Ultimately, after waiting for approximately 45 mins inside. I decided to move to another place as it had already got dark and the chances of someone coming seemed less.
She was polite and gentle, and I learned she was the homestay owner.
Immediately, she showed us the room for the stay. I found the room pretty maintained and lovely.
As she said a word, I sensed that she could understand & speak Hindi though not fluently.
The night had already happened, and dinner time was inching closer. Therefore, she asked us whether we wanted to eat at home today or experience something else outside the restaurant.
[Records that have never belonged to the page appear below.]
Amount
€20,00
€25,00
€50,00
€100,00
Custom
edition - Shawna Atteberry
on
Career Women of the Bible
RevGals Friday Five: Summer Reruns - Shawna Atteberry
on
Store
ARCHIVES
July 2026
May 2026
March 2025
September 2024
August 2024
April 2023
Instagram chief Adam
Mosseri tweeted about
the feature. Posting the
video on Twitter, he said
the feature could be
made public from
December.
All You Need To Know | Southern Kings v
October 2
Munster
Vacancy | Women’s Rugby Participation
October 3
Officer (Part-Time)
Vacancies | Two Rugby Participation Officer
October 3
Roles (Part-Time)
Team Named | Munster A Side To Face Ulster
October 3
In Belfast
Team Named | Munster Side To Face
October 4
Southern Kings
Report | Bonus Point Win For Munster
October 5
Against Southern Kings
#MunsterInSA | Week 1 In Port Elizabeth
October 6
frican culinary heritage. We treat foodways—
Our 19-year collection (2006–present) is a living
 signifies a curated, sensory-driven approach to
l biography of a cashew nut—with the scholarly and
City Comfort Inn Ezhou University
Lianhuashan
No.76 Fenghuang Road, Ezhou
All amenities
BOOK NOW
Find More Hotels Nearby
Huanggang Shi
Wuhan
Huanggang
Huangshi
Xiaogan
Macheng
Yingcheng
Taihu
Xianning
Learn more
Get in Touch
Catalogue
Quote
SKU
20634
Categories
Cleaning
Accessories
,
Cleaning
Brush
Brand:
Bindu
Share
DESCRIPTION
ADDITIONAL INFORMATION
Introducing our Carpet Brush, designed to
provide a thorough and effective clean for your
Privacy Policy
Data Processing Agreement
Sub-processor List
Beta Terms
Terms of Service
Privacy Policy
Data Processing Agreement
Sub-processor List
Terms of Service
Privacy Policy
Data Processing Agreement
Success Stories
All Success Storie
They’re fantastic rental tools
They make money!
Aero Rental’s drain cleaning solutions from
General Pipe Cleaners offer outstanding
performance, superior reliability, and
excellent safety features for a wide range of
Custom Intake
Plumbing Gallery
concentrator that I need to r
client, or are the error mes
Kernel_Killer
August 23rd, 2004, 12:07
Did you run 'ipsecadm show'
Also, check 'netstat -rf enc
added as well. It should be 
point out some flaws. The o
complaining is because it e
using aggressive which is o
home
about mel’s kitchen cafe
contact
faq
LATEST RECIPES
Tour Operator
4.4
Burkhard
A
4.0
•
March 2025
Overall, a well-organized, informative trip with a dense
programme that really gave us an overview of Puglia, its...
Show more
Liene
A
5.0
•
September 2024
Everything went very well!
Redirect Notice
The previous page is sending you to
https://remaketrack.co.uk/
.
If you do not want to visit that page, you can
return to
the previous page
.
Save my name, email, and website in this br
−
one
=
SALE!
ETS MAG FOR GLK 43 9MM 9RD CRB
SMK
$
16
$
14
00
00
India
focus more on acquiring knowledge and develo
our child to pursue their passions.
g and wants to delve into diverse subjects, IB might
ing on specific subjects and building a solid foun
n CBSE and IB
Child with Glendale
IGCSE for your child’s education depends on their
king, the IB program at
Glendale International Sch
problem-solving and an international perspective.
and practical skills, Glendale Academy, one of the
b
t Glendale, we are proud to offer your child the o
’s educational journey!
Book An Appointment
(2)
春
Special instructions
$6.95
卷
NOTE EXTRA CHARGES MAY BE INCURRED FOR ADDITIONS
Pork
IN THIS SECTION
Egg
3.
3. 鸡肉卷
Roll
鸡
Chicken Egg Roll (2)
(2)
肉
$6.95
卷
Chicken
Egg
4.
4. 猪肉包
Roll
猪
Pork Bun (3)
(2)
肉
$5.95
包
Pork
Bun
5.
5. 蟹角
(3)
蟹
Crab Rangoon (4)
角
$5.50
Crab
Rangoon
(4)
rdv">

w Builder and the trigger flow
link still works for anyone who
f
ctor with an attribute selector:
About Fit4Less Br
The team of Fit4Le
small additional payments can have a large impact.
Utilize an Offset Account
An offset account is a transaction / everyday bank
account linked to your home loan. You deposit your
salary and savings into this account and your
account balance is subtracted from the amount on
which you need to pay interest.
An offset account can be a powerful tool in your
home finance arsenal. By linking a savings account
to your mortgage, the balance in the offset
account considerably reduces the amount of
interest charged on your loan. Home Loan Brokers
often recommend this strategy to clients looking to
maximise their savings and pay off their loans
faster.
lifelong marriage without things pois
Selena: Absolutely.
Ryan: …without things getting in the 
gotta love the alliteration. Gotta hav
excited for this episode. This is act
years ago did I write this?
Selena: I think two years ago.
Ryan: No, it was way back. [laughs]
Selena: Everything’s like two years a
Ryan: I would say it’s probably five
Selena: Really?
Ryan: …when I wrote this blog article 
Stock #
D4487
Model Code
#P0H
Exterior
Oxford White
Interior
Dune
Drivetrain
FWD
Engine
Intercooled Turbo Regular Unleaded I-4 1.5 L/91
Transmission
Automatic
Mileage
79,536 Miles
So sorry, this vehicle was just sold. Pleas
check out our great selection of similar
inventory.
I wanted to experience outside that day, so I skipped homemade food for dinner.
The first cafe that drew my eye was Friends Cafe & Restaurant. Hence, I went there to have dinner.
I noticed local Balti-Cusine on the menu:
- Buckwheat Kisir with Tsamik
- Kisir with Maskot
- Veg Thukpa
I tried Balay.
The food was satisfactory.
Also, the reason to come to Turtuk was to capture the Milkyway.
- Aye, you could spot the Milkyway where the skies are clear. Undoubtedly, Turtuk is amongst those locations in Ladakh.
The First Time I Attempted to Capture the MilkyWay
After having dinner, we straightforwardly went to the rooftop. I didn’t bring my Tripod deliberately because my cousin was taking it. Also, the bike became so occupied that carrying anything additional wouldn’t be feasible.
I headed to the rooftop. The stars were visible, but a few patches of clouds were also present in the sky.
However, I learned that there’s no perfect setting to shoot Milkyway. Indeed, it’s tried and tested.
Firstly, I tried the following settings:
- S- 60sec, F/2.8, ISO – 1000
I could see multiple starts from that setting, but the proper Milkyway was not visible.
Indeed, we have downloaded an app called Star Walk 2, through which we can spot where the Milkyway would take place in the sky.
However, we could locate the direction in the sky but couldn’t capture the Milkyway.
I shot the following photograph with the settings:
- S– 50sec, F/2.8, ISO – 1000
I tried different settings. Mostly I experimented with the shutter speed and ISO—I got some soulful shots but not the Milkyway I desired to shoot at nighttime.
Honestly, I didn’t feel disappointed—as I tried my best.
So, my Leh to Turtuk journey was fabulous. Moreover, it was not tiring. Indeed, the mesmerizing surroundings would not let that even happen.
Hence, a fantastic drive awaits you!